Unfortunately, this programming style is verbose and more difficult 
to learn for people versed in less "twisted" ways of programming.  To 
write middleware in this style, you also need to write deeply nested 
functions.  And synchronous servers would need to figure out what to 
do when an application returns without having called start_response() 
yet or figured out how to close the stream.

Anyway, my point here is that I see how we could either cater to 
synchronous apps or async apps in a given API.  But throwing a 
half-baked async API on top of a synchronous one is just making a 
mess and helping no-one.

To sketch a WSGI-A application:

     def app(environ, start_response)
         start_response('200 Cool', [('content-type','text/plain')])
         write('Hello world!')
         write(None)  # close

And a WSGI 1->WSGI A converter:

     class ReadCallbackWrapper:
         def __init__(self, stream):
             self.stream = stream
         def on_read(self, size, callback):
             callback(self.stream.read(size))

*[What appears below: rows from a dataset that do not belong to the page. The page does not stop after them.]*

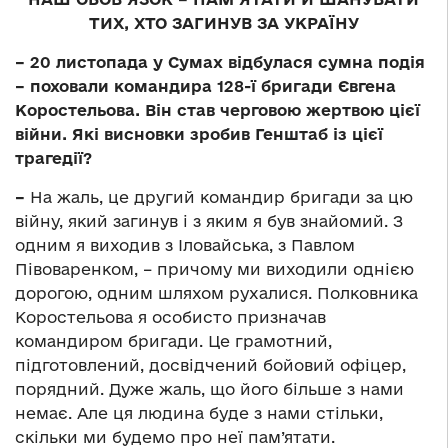
ТИХ, ХТО ЗАГИНУВ ЗА УКРАЇНУ
– 20 листопада у Сумах відбулася сумна подія
– поховали командира 128-ї бригади Євгена
Коростельова. Він став черговою жертвою цієї
війни. Які висновки зробив Генштаб із цієї
трагедії?
–
На жаль, це другий командир бригади за цю
війну, який загинув і з яким я був знайомий. З
одним я виходив з Іловайська, з Павлом
Півоваренком, – причому ми виходили однією
дорогою, одним шляхом рухалися. Полковника
Коростельова я особисто призначав
командиром бригади. Це грамотний,
підготовлений, досвідчений бойовий офіцер,
порядний. Дуже жаль, що його більше з нами
немає. Але ця людина буде з нами стільки,
скільки ми будемо про неї пам’ятати.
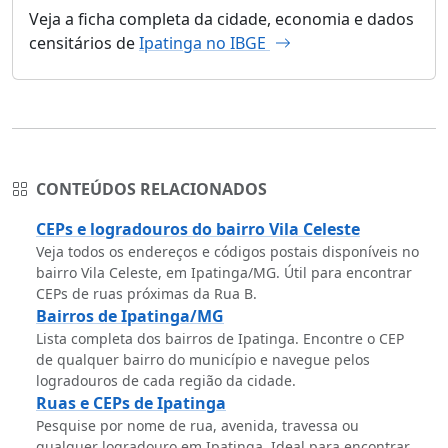
Veja a ficha completa da cidade, economia e dados
censitários de
Ipatinga no IBGE
CONTEÚDOS RELACIONADOS
CEPs e logradouros do bairro Vila Celeste
Veja todos os endereços e códigos postais disponíveis no
bairro Vila Celeste, em Ipatinga/MG. Útil para encontrar
CEPs de ruas próximas da Rua B.
Bairros de Ipatinga/MG
Lista completa dos bairros de Ipatinga. Encontre o CEP
de qualquer bairro do município e navegue pelos
logradouros de cada região da cidade.
Ruas e CEPs de Ipatinga
Pesquise por nome de rua, avenida, travessa ou
qualquer logradouro em Ipatinga. Ideal para encontrar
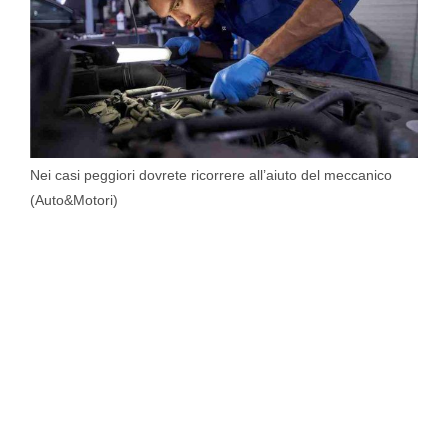
Nei casi peggiori dovrete ricorrere all’aiuto del meccanico
(Auto&Motori)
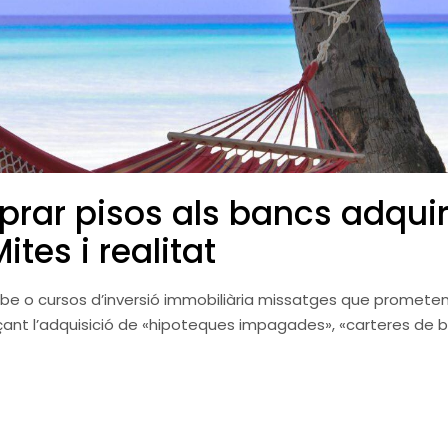
rar pisos als bancs adquir
es i realitat
ube o cursos d’inversió immobiliària missatges que promete
ant l’adquisició de «hipoteques impagades», «carteres de 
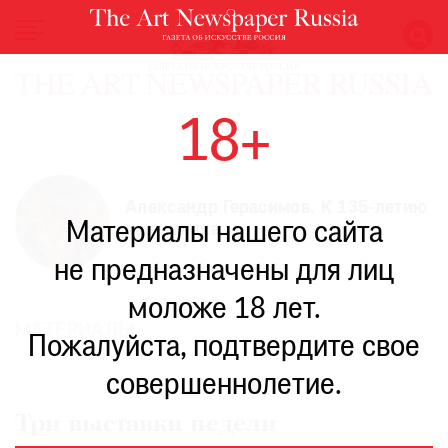
НОВОСТИ
18+
ВЫСТАВКИ
РЕСТАВРАЦИЯ
КНИГИ
Александр Герасимов. К 135-летию
Материалы нашего сайта
художника
ПО
ПУТИ
не предназначены для лиц
РЕЙТИНГ
моложе 18 лет.
МУЗЕЕВ
МАТЕРИАЛЫ
РОСКОШЬ
Пожалуйста, подтвердите свое
ПРИГЛАШЕНИЯ
совершеннолетие.
Три выставки недели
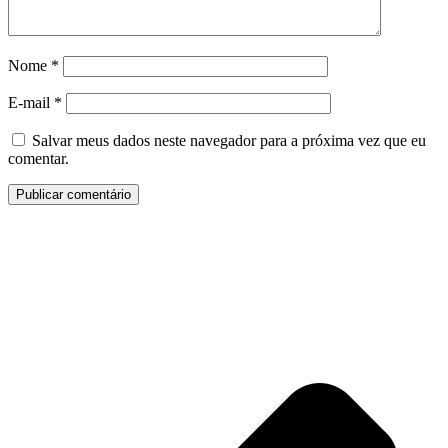
Nome
*
E-mail
*
Salvar meus dados neste navegador para a próxima vez que eu
comentar.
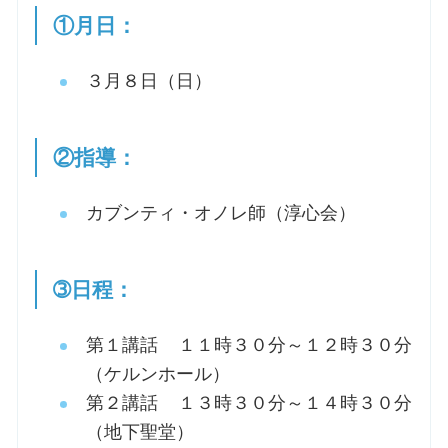
①月日：
３月８日（日）
②指導：
カブンティ・オノレ師（淳心会）
➂日程：
第１講話 １１時３０分～１２時３０分
（ケルンホール）
第２講話 １３時３０分～１４時３０分
（地下聖堂）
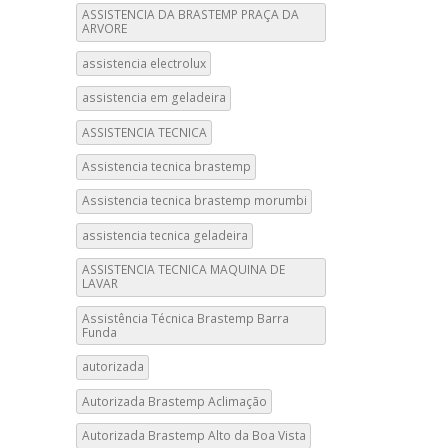
ASSISTENCIA DA BRASTEMP PRAÇA DA
ARVORE
assistencia electrolux
assistencia em geladeira
ASSISTENCIA TECNICA
Assistencia tecnica brastemp
Assistencia tecnica brastemp morumbi
assistencia tecnica geladeira
ASSISTENCIA TECNICA MAQUINA DE
LAVAR
Assistência Técnica Brastemp Barra
Funda
autorizada
Autorizada Brastemp Aclimação
Autorizada Brastemp Alto da Boa Vista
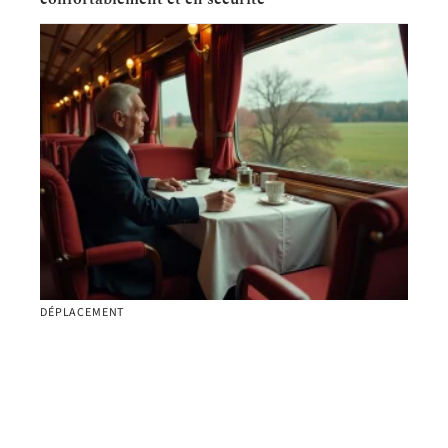
DÉPLACEMENT
Trajet du train L’Orient Express : parcours
historique et itinéraire légendaire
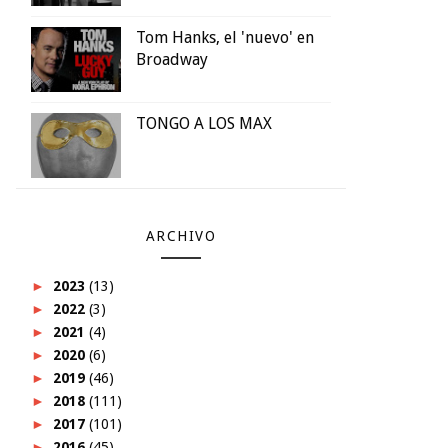
Tom Hanks, el 'nuevo' en
Broadway
TONGO A LOS MAX
ARCHIVO
►
2023
(13)
►
2022
(3)
►
2021
(4)
►
2020
(6)
►
2019
(46)
►
2018
(111)
►
2017
(101)
►
2016
(45)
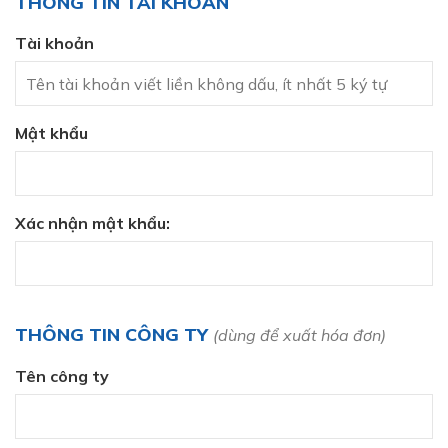
THÔNG TIN TÀI KHOẢN
Tài khoản
Mật khẩu
Xác nhận mật khẩu:
THÔNG TIN CÔNG TY
(dùng để xuất hóa đơn)
Tên công ty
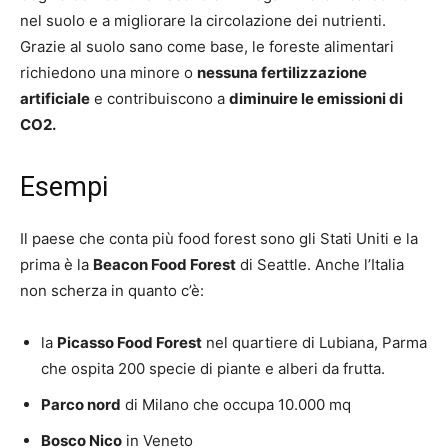
nel suolo e a migliorare la circolazione dei nutrienti.
Grazie al suolo sano come base, le foreste alimentari
richiedono una minore o
nessuna fertilizzazione
artificiale
e contribuiscono a
diminuire le emissioni di
CO2.
Esempi
Il paese che conta più food forest sono gli Stati Uniti e la
prima è la
Beacon Food Forest
di Seattle. Anche l’Italia
non scherza in quanto c’è:
la
Picasso Food Forest
nel quartiere di Lubiana, Parma
che ospita 200 specie di piante e alberi da frutta.
Parco nord
di Milano che occupa 10.000 mq
Bosco Nico
in Veneto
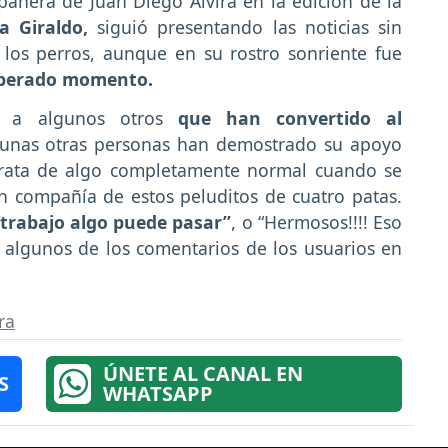
añera de Juan Diego Alvira en la edición de la
ra Giraldo,
siguió presentando las noticias sin
los perros, aunque en su rostro sonriente fue
esperado momento.
 a algunos otros
que han convertido al
unas otras personas han demostrado su apoyo
 trata de algo completamente normal cuando se
en compañía de estos peluditos de cuatro patas.
e trabajo algo puede pasar”
, o “Hermosos!!!! Eso
n algunos de los comentarios de los usuarios en
ra
ÚNETE AL CANAL EN
S
WHATSAPP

     def wsgi_1_app(environ, start_response):
         running = [1]
         def sr(*args):
             write = sr(*args)
             def w(arg):
                 if running:
                     if arg is None:
                         running.pop()
                     else:
                         write(arg)
                 else:
                     raise RuntimeError("Already closed!")
             return w
         environ['wsgi.input'] = ReadCallbackWrapper(environ['wsgi.input'])
         wsgi_a_app(environ, sr)
         while running:
             pass   # really should have a timeout check here
         return []

This highlights the essential difference between a sync and async 
API: the sync API either finishes right away or returns something the 
server calls until it's exhausted.  An async API offers no guarantee 
that anything has been done when the app is called.  Anything could 
happen at any time later.

My gut feel is that it's harder to write middleware for WSGI-A style 
of API, because you have to do at least doubly nested functions if 
you're dealing with the output at all (as this example shows).

And if we mix modes, then we have this sort of messy back-and-forth 
adaptation in between.  And as best I can tell, the proposal for a 
mixed-mode API that you gave would actually make it even *harder* 
than this to write WSGI middleware, as there would be similar 
boundary issues for the input stream.